What the exercise asks:
Starting with the first line below, extract each line through the one that contains "Digital: 15-30 minutos/dia", inclusive, excluding pictures.

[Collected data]
=== Begin Enclosure ===

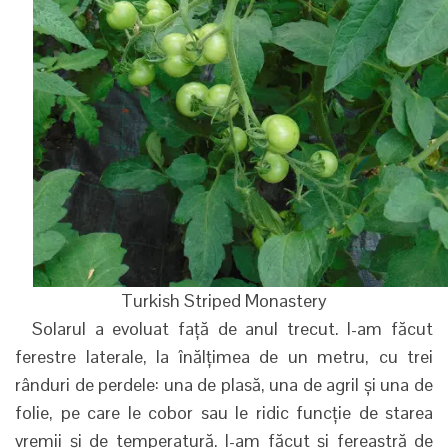
Turkish Striped Monastery
Solarul a evoluat față de anul trecut. I-am făcut
ferestre laterale, la înălțimea de un metru, cu trei
rânduri de perdele: una de plasă, una de agril și una de
folie, pe care le cobor sau le ridic funcție de starea
vremii și de temperatură. I-am făcut și fereastră de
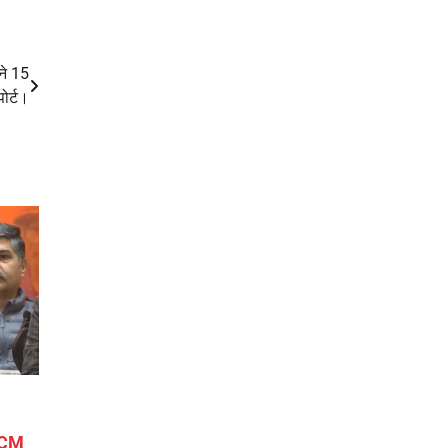
ने 15
पोर्ट।
, CM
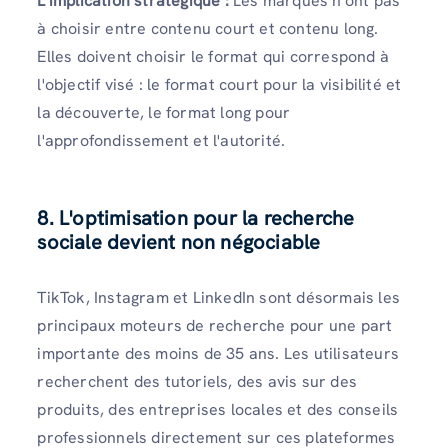
L’implication stratégique :
Les marques n'ont pas
à choisir entre contenu court et contenu long.
Elles doivent choisir le format qui correspond à
l'objectif visé : le format court pour la visibilité et
la découverte, le format long pour
l'approfondissement et l'autorité.
8. L'optimisation pour la recherche
sociale devient non négociable
TikTok, Instagram et LinkedIn sont désormais les
principaux moteurs de recherche pour une part
importante des moins de 35 ans. Les utilisateurs
recherchent des tutoriels, des avis sur des
produits, des entreprises locales et des conseils
professionnels directement sur ces plateformes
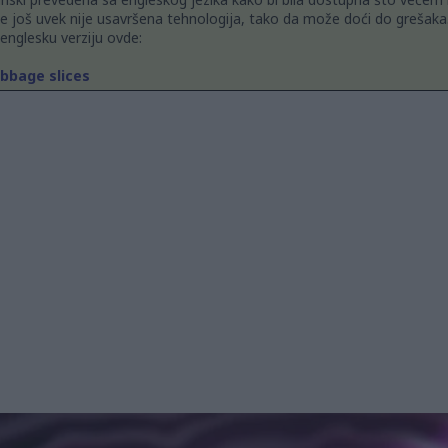
 još uvek nije usavršena tehnologija, tako da može doći do grešaka
 englesku verziju ovde:
abbage slices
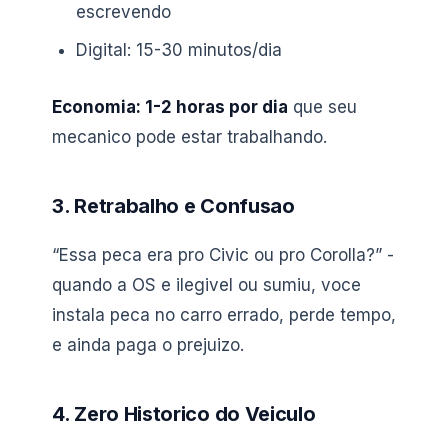
escrevendo
Digital: 15-30 minutos/dia
Economia: 1-2 horas por dia
que seu
mecanico pode estar trabalhando.
3. Retrabalho e Confusao
“Essa peca era pro Civic ou pro Corolla?” -
quando a OS e ilegivel ou sumiu, voce
instala peca no carro errado, perde tempo,
e ainda paga o prejuizo.
4. Zero Historico do Veiculo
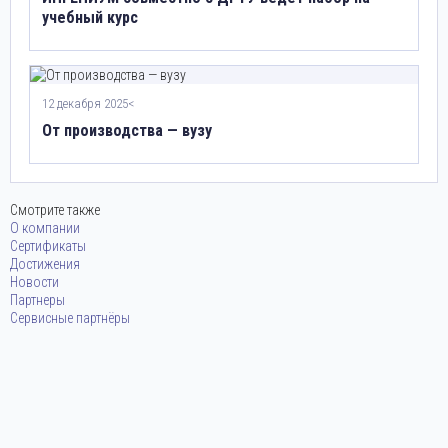
учебный курс
12 декабря 2025<
От производства — вузу
Смотрите также
О компании
Сертификаты
Достижения
Новости
Партнеры
Сервисные партнёры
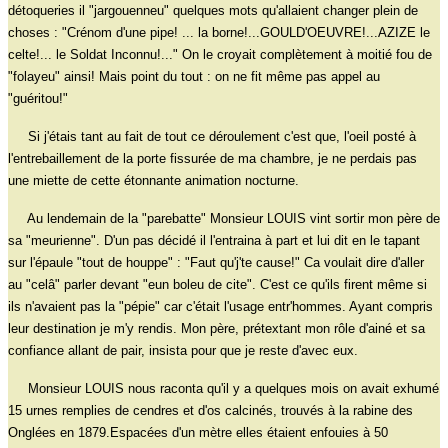
détoqueries il "jargouenneu" quelques mots qu'allaient changer plein de
choses : "Crénom d'une pipe! ... la borne!...GOULD'OEUVRE!...AZIZE le
celte!... le Soldat Inconnu!..." On le croyait complètement à moitié fou de
"folayeu" ainsi! Mais point du tout : on ne fit même pas appel au
"guéritou!"
Si j'étais tant au fait de tout ce déroulement c'est que, l'oeil posté à
l'entrebaillement de la porte fissurée de ma chambre, je ne perdais pas
une miette de cette étonnante animation nocturne.
Au lendemain de la "parebatte" Monsieur LOUIS vint sortir mon père de
sa "meurienne". D'un pas décidé il l'entraina à part et lui dit en le tapant
sur l'épaule "tout de houppe" : "Faut qu'j'te cause!" Ca voulait dire d'aller
au "celâ" parler devant "eun boleu de cite". C'est ce qu'ils firent même si
ils n'avaient pas la "pépie" car c'était l'usage entr'hommes. Ayant compris
leur destination je m'y rendis. Mon père, prétextant mon rôle d'ainé et sa
confiance allant de pair, insista pour que je reste d'avec eux.
Monsieur LOUIS nous raconta qu'il y a quelques mois on avait exhumé
15 urnes remplies de cendres et d'os calcinés, trouvés à la rabine des
Onglées en 1879.Espacées d'un mètre elles étaient enfouies à 50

=== End Enclosure ===

Answer for this exercise:
Turkish Striped Monastery
Solarul a evoluat față de anul trecut. I-am făcut
ferestre laterale, la înălțimea de un metru, cu trei
rânduri de perdele: una de plasă, una de agril și una de
folie, pe care le cobor sau le ridic funcție de starea
vremii și de temperatură. I-am făcut și fereastră de
ने 15
पोर्ट।
, CM
L’implication stratégique :
Les marques n'ont pas
à choisir entre contenu court et contenu long.
Elles doivent choisir le format qui correspond à
l'objectif visé : le format court pour la visibilité et
la découverte, le format long pour
l'approfondissement et l'autorité.
8. L'optimisation pour la recherche
sociale devient non négociable
TikTok, Instagram et LinkedIn sont désormais les
principaux moteurs de recherche pour une part
importante des moins de 35 ans. Les utilisateurs
recherchent des tutoriels, des avis sur des
produits, des entreprises locales et des conseils
professionnels directement sur ces plateformes
 još uvek nije usavršena tehnologija, tako da može doći do grešaka
 englesku verziju ovde:
abbage slices
escrevendo
Digital: 15-30 minutos/dia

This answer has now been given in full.